GET /autocomplete?q=netfl&limit=5&locale=en → { suggestions: [{ text, score }] }POST /ingest/queries (internal) { queries: [{ text, userId, timestamp }][] }The search bar on Google, Twitter, or Amazon that shows suggestions as you type is a typeahead system. It looks instantaneous, but behind it is an architecture that serves hundreds of thousands of prefix queries per second with under 100ms end-to-end latency, across a dataset of billions of historical queries.
The core data structure is a trie: a prefix tree where each node represents a character and branches to every possible next character.

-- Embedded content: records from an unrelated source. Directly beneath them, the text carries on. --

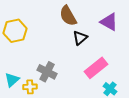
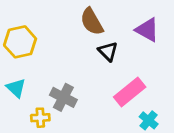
black triangle: (80, 38) -> (108, 51), turned -35
cyan triangle: (12, 80) -> (16, 88), moved, turned -35

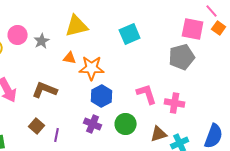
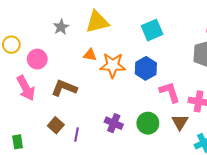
pink circle: (18, 35) -> (37, 59), moved
gray star: (42, 41) -> (61, 27), moved
blue hexagon: (102, 96) -> (146, 68), moved
brown triangle: (159, 134) -> (180, 122), moved, turned -42

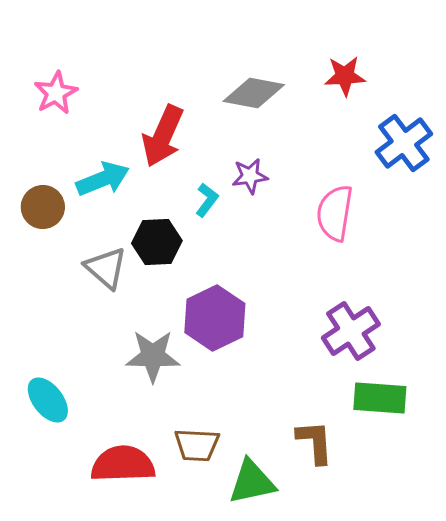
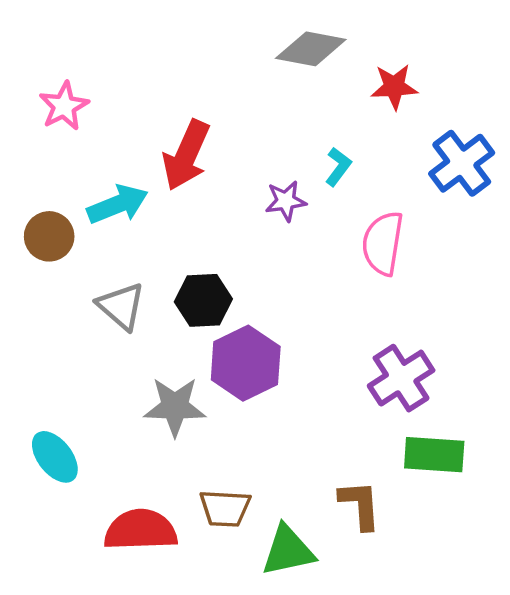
gray diamond: (254, 93) -> (311, 49), moved
cyan L-shape: (207, 200) -> (338, 167), moved
black hexagon: (157, 242) -> (203, 300), moved

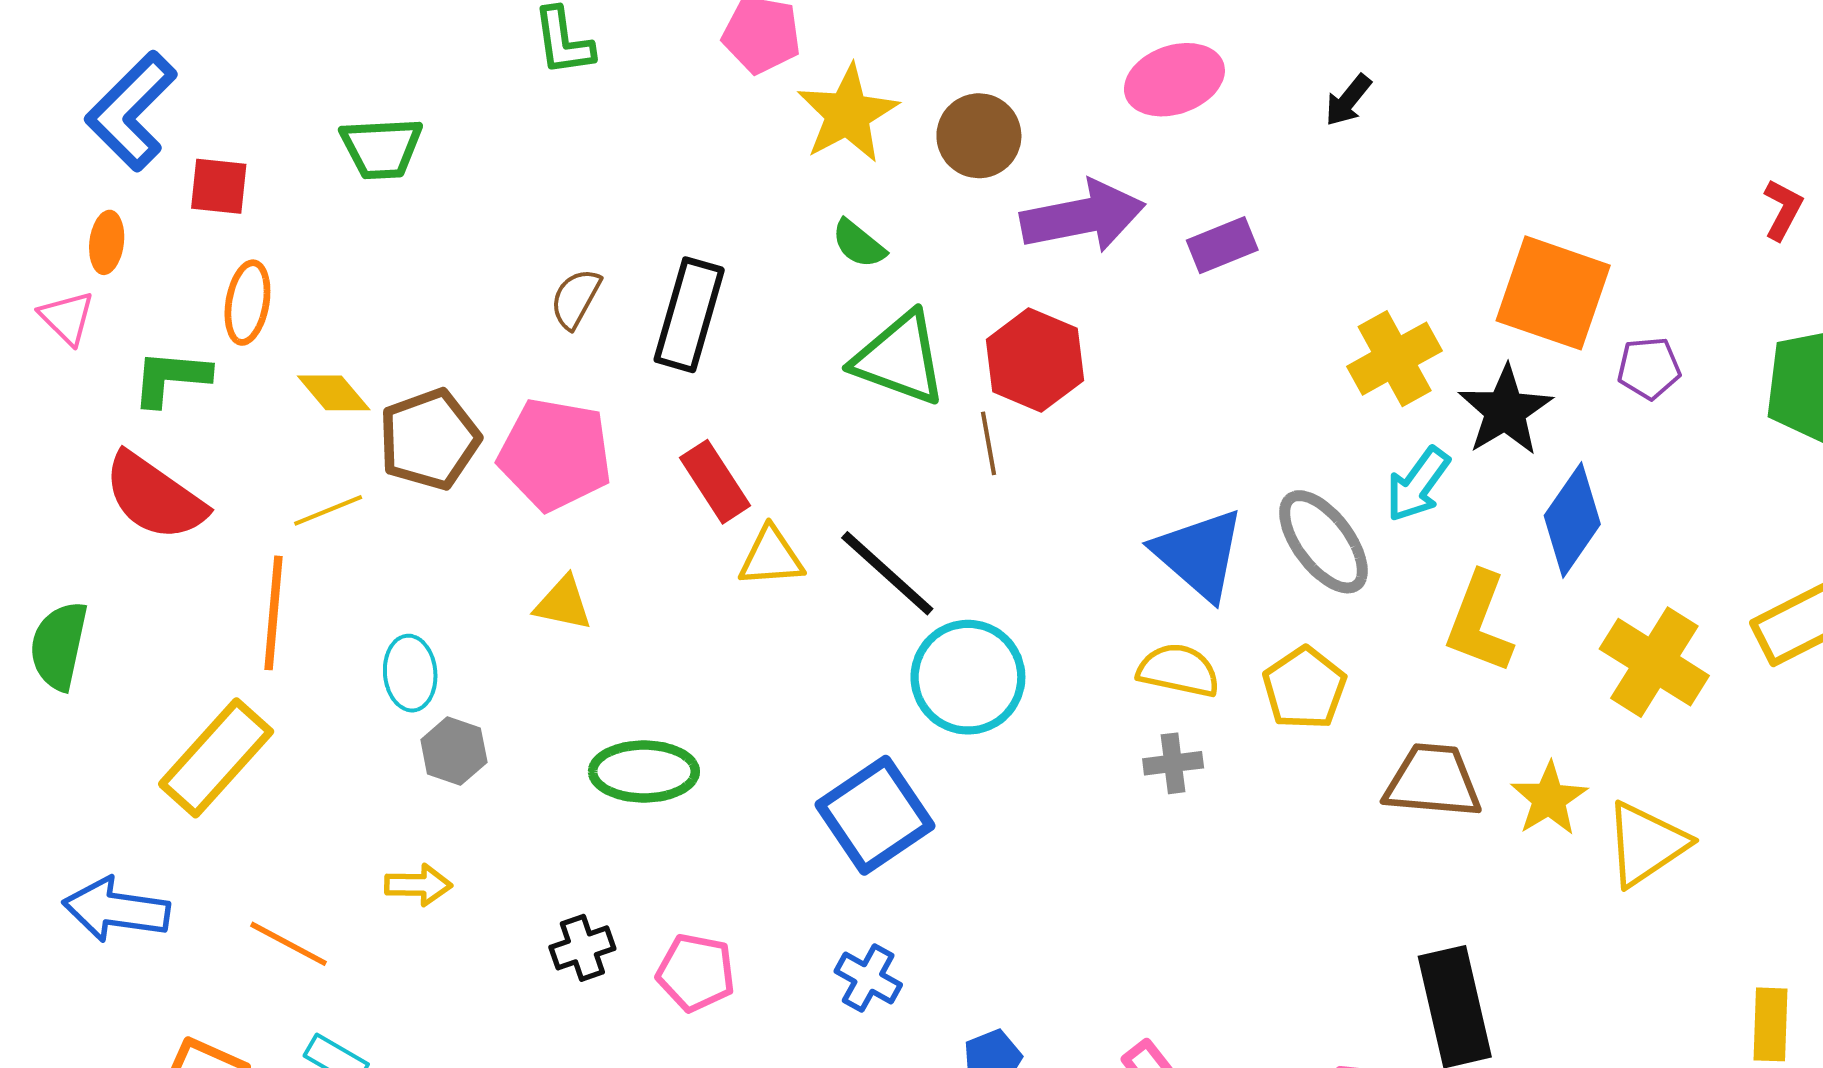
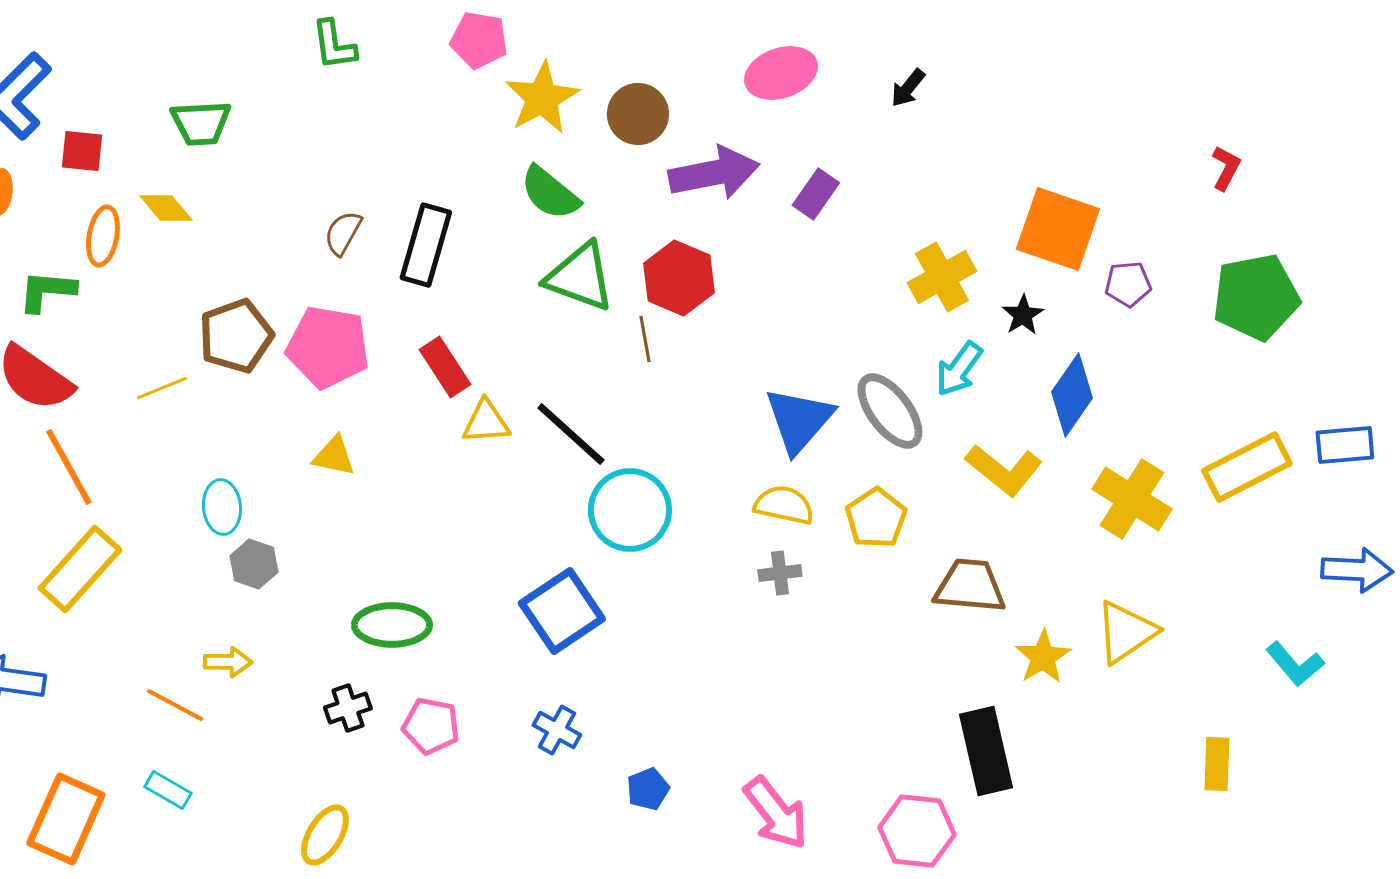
green semicircle: (859, 244) -> (550, 193), size x1.5
purple rectangle: (1222, 245) -> (816, 194), turned -33
yellow diamond: (334, 393) -> (166, 208), moved
black star: (1505, 411) -> (1023, 315), size x0.6
blue triangle: (1199, 554) -> (799, 420), turned 30
orange line: (273, 613) -> (69, 467), moved, turned -34
yellow L-shape: (1479, 622) -> (1004, 470), turned -72
green ellipse: (644, 772) -> (392, 625), moved
yellow star: (1549, 799) -> (1043, 657), moved
orange line: (288, 944) -> (175, 705), moved

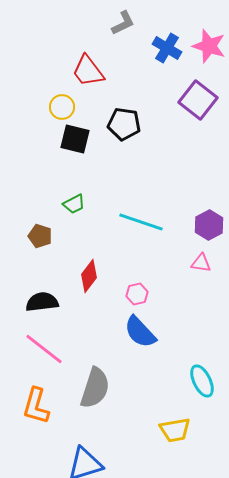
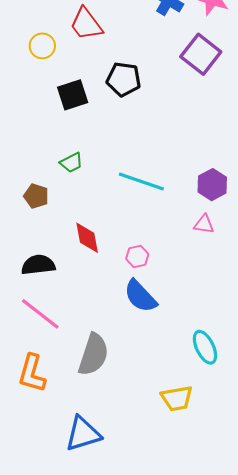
yellow circle: (62, 107) -> (42, 46), moved
black square: (75, 139) -> (73, 95), turned -32
red diamond: (89, 276) -> (87, 238), turned -48

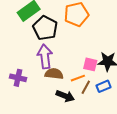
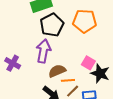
pink square: (90, 64) -> (88, 63), moved
brown semicircle: (54, 74) -> (57, 71), moved, turned -48

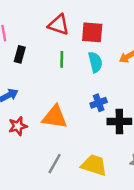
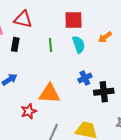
red triangle: (59, 25) -> (23, 19), moved
red star: (18, 126) -> (29, 111), moved

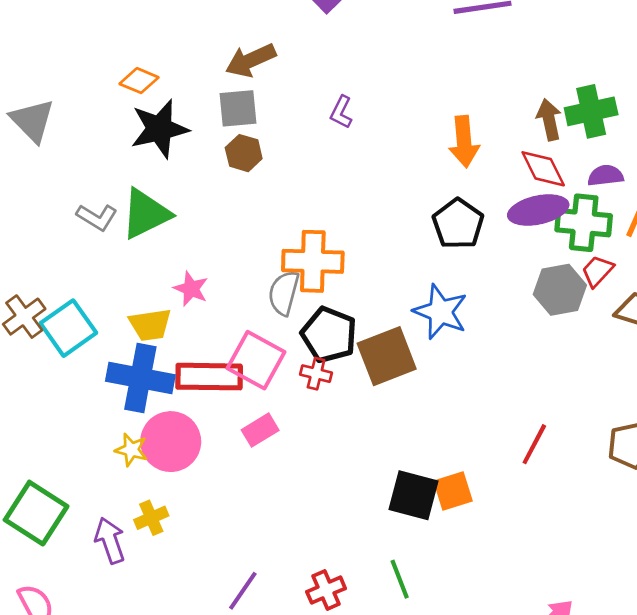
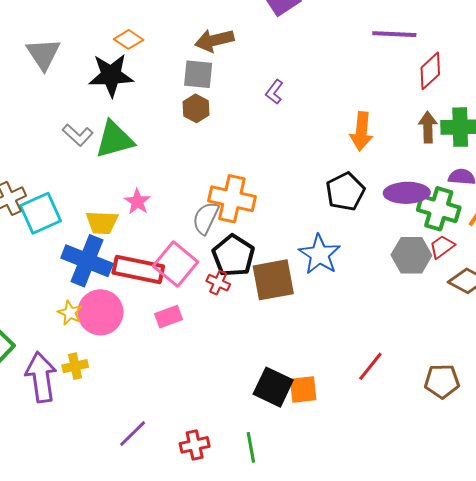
black star: (159, 129) -> (111, 75), moved
red diamond: (543, 169) -> (430, 71), moved, turned 63
purple arrow: (110, 541) -> (41, 377), size x1.4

To find all queries matching the prefix 'netfl', you walk the trie to the node for 'l' and return the highest-frequency completions below it. In practice, a pure in-memory trie for all of Google's queries would be enormous, so the production solution is smarter: precompute the top-K completions for each prefix, store them directly in Redis, and update them from an offline data pipeline that aggregates query logs.
The result is a system that's almost entirely a cache read. The suggestion service looks up the prefix in Redis and returns a pre-ranked list in microseconds. The interesting engineering is all offline: how you aggregate query frequency, how you handle trending topics (real-time signals on top of batch frequency), and how you personalize suggestions per user.